The records —
Content starts

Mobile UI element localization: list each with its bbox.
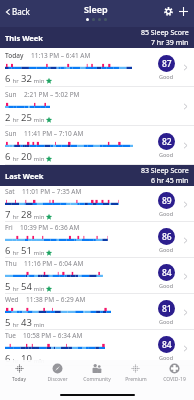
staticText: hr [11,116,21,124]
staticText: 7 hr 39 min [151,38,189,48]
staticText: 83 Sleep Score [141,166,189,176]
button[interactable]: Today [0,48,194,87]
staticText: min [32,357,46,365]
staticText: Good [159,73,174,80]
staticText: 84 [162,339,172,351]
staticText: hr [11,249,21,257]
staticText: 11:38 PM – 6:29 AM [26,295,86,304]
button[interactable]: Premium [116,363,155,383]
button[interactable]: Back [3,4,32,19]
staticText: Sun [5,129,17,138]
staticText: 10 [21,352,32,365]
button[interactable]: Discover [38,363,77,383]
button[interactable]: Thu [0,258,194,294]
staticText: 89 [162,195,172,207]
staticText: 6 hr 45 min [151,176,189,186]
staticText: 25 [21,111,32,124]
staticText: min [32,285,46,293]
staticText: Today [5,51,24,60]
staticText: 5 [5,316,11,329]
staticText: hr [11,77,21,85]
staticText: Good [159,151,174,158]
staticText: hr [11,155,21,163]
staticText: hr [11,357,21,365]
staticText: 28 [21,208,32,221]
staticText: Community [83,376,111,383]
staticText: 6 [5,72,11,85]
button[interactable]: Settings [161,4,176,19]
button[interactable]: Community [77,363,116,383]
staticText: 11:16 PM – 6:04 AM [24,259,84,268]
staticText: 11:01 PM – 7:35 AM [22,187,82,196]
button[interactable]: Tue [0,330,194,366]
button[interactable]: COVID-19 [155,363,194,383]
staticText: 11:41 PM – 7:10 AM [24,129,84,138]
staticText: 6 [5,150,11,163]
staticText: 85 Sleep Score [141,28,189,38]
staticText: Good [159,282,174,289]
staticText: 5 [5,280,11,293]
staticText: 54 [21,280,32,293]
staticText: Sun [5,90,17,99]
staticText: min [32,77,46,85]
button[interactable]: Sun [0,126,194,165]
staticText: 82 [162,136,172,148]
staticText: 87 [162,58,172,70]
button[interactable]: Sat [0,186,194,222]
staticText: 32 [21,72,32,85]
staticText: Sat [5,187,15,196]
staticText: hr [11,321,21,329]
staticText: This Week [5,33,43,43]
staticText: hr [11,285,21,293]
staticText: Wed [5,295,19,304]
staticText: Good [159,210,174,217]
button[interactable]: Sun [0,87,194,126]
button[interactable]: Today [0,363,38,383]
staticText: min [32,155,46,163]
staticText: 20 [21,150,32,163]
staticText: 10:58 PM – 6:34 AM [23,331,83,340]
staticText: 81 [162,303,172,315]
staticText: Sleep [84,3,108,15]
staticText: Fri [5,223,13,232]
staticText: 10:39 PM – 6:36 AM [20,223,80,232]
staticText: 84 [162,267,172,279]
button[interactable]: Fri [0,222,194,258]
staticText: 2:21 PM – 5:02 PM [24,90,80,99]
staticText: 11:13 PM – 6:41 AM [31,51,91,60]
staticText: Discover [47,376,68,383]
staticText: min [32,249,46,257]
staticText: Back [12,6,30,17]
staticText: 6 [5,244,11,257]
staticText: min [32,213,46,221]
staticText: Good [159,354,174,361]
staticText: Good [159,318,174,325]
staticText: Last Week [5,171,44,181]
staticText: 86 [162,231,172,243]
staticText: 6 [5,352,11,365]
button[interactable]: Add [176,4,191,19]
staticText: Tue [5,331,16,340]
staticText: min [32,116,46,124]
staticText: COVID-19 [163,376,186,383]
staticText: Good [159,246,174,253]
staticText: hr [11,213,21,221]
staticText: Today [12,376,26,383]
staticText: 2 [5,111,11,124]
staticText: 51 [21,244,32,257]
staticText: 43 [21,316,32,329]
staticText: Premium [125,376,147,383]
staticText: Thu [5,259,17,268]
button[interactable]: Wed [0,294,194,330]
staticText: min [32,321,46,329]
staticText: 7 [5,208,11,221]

Content ends

What needs to be done —
Set each line of the records down again exactly as it reads. Omit the pictures.

Answer section —
Mobile UI element localization: list each with its bbox.
staticText: hr [11,116,21,124]
staticText: 7 hr 39 min [151,38,189,48]
staticText: 83 Sleep Score [141,166,189,176]
button[interactable]: Today [0,48,194,87]
staticText: min [32,357,46,365]
staticText: Good [159,73,174,80]
staticText: 84 [162,339,172,351]
staticText: hr [11,249,21,257]
staticText: 11:38 PM – 6:29 AM [26,295,86,304]
button[interactable]: Premium [116,363,155,383]
button[interactable]: Back [3,4,32,19]
staticText: Sun [5,129,17,138]
staticText: 10 [21,352,32,365]
button[interactable]: Discover [38,363,77,383]
button[interactable]: Thu [0,258,194,294]
staticText: 89 [162,195,172,207]
staticText: 6 hr 45 min [151,176,189,186]
staticText: 25 [21,111,32,124]
staticText: min [32,285,46,293]
staticText: Today [5,51,24,60]
staticText: 5 [5,316,11,329]
staticText: hr [11,77,21,85]
staticText: Good [159,151,174,158]
staticText: hr [11,155,21,163]
staticText: hr [11,357,21,365]
staticText: 28 [21,208,32,221]
staticText: Community [83,376,111,383]
staticText: 6 [5,72,11,85]
button[interactable]: Settings [161,4,176,19]
button[interactable]: Community [77,363,116,383]
staticText: 11:16 PM – 6:04 AM [24,259,84,268]
staticText: 11:01 PM – 7:35 AM [22,187,82,196]
button[interactable]: Tue [0,330,194,366]
button[interactable]: COVID-19 [155,363,194,383]
staticText: 11:41 PM – 7:10 AM [24,129,84,138]
staticText: 6 [5,150,11,163]
staticText: 85 Sleep Score [141,28,189,38]
staticText: Good [159,282,174,289]
staticText: 5 [5,280,11,293]
staticText: 54 [21,280,32,293]
staticText: Sun [5,90,17,99]
staticText: min [32,77,46,85]
button[interactable]: Sun [0,126,194,165]
staticText: 82 [162,136,172,148]
staticText: 87 [162,58,172,70]
button[interactable]: Sat [0,186,194,222]
staticText: 32 [21,72,32,85]
staticText: Sat [5,187,15,196]
staticText: hr [11,321,21,329]
staticText: This Week [5,33,43,43]
staticText: hr [11,285,21,293]
staticText: Wed [5,295,19,304]
staticText: Good [159,210,174,217]
button[interactable]: Sun [0,87,194,126]
button[interactable]: Today [0,363,38,383]
staticText: min [32,155,46,163]
staticText: 20 [21,150,32,163]
staticText: 10:58 PM – 6:34 AM [23,331,83,340]
staticText: 81 [162,303,172,315]
staticText: Sleep [84,3,108,15]
staticText: Fri [5,223,13,232]
staticText: 10:39 PM – 6:36 AM [20,223,80,232]
staticText: 84 [162,267,172,279]
button[interactable]: Fri [0,222,194,258]
staticText: 2:21 PM – 5:02 PM [24,90,80,99]
staticText: 11:13 PM – 6:41 AM [31,51,91,60]
staticText: Discover [47,376,68,383]
staticText: min [32,249,46,257]
staticText: Back [12,6,30,17]
staticText: 6 [5,244,11,257]
staticText: min [32,213,46,221]
staticText: Good [159,354,174,361]
staticText: Good [159,318,174,325]
staticText: Last Week [5,171,44,181]
staticText: 86 [162,231,172,243]
staticText: 6 [5,352,11,365]
button[interactable]: Add [176,4,191,19]
staticText: Tue [5,331,16,340]
staticText: min [32,116,46,124]
staticText: COVID-19 [163,376,186,383]
staticText: Good [159,246,174,253]
staticText: hr [11,213,21,221]
staticText: Today [12,376,26,383]
staticText: 2 [5,111,11,124]
staticText: 51 [21,244,32,257]
staticText: 43 [21,316,32,329]
staticText: Premium [125,376,147,383]
staticText: Thu [5,259,17,268]
button[interactable]: Wed [0,294,194,330]
staticText: min [32,321,46,329]
staticText: 7 [5,208,11,221]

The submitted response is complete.